*Given data*.
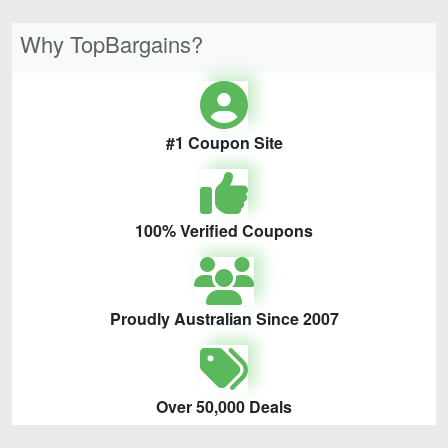
Why TopBargains?
#1 Coupon Site
100% Verified Coupons
Proudly Australian Since 2007
Over 50,000 Deals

*Task brief*. Give the listing above again in its entirety, exactly as written and free of images.

*Answer to this exercise*.
Why TopBargains?
#1 Coupon Site
100% Verified Coupons
Proudly Australian Since 2007
Over 50,000 Deals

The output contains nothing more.